The category of designated state employees is admittedly small. But in calling on Quebec to ban, within its sphere of jurisdiction, a practice that has been legitimized at the federal level by the highest court in the land, the report tabled by the commission on reasonable accommodation shows just how far apart Canada and Quebec remain.  

That’s more surprising than it sounds. Globalization might have brought the two closer together, since both are immigrant societies whose institutions are grappling with startlingly similar quandaries about integration. Instead, the Bouchard- Taylor report underscores, even encourages, the divergences.
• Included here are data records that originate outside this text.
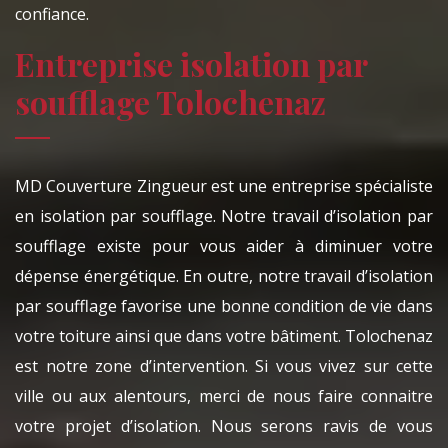
confiance.
Entreprise isolation par
soufflage Tolochenaz
MD Couverture Zingueur est une entreprise spécialiste
en isolation par soufflage. Notre travail d’isolation par
soufflage existe pour vous aider à diminuer votre
dépense énergétique. En outre, notre travail d’isolation
par soufflage favorise une bonne condition de vie dans
votre toiture ainsi que dans votre bâtiment. Tolochenaz
est notre zone d’intervention. Si vous vivez sur cette
ville ou aux alentours, merci de nous faire connaitre
votre projet d’isolation. Nous serons ravis de vous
The 300-page report comes down squarely in favour of Quebec’s long-standing approach of interculturalism, with its emphasis on a “common culture” with the French language at its fulcrum, while calling the federal policy of multiculturalism a “bad fit” for la belle province. No two societies ever adopt exactly the same model of integration, but all have essentially the same goal: ensuring their citizens live in harmony according to some shared principles about basic rights and their expression.  

It’s an open debate as to whether France’s republicanism - which, for instance, prohibits hijabs or kirpans in public schools - is any better (or worse) than America’s Judeo-Christian melting pot at accomplishing that goal. But the Canada-Quebec situation is unique, even for a federal regime, in that it leaves newcomers torn between and asked to comply with two competing visions of integration.  

The Bouchard-Taylor report does nothing to ease this dissonance; if anything, it promises to turn up the volume on it. The document offers a compelling version of the factors that led Quebec to slide into a dangerous and polarizing debate over religious accommodation in late 2006 and provides an essential road map to help ensure it never again goes to a place quite as ugly as that one. But, surprisingly, it glosses over something rather fundamental. That is, as long as Quebec remains part of the federation, newcomers to the province become Canadian citizens - with all the rights and obligations that implies.  

It is not enough to say Quebec’s minority status as the only francophone-controlled state in North America, one apparently under chronic threat, exempts it from adhering to the federal policy of multiculturalism. That’s likely not the impression new Quebeckers come away with when they take their citizenship oath. Ottawa makes sure of that. This is not an insurmountable problem. But it is one that the report does nothing to address. Indeed, it chooses to accentuate the differences by calling on the Quebec government to enshrine in law a definition of interculturalism, the doctrine - still nebulous to many - that has guided the province’s approach to integration since 1990. 

Interculturalism, according to Bouchard-Taylor, implies that the ethnic and religious groups that make up the society nteract in the common space according to some basic principles of liberal democracy. According to the commission’s definition, interculturalism differs from multiculturalism

in that the latter “can lead to the idea that the common identity of a society is defined exclusively with reference to political principles rather than by a culture, an ethnicity or a history.”  

Multiculturalism is laissezfaire. Interculturalism is a bit more dirigiste. The four-century-old struggle of the Québécois to forge, protect and assert their identity demonstrates, however, that there is more than mere jargon at play here. Anyone who witnessed the public hearings that Prof. Bouchard and Prof. Taylor held last fall across Quebec knows how viscerally Quebeckers experience these matters. This is why you can already predict Quebeckers’ reaction the day that ban on Sûreté du Québec officers wearing turbans, should it ever be enacted into law, is overturned by the Supreme Court - as it surely would be. 

In Quebec, the embers are never dead. The report may even stir them up.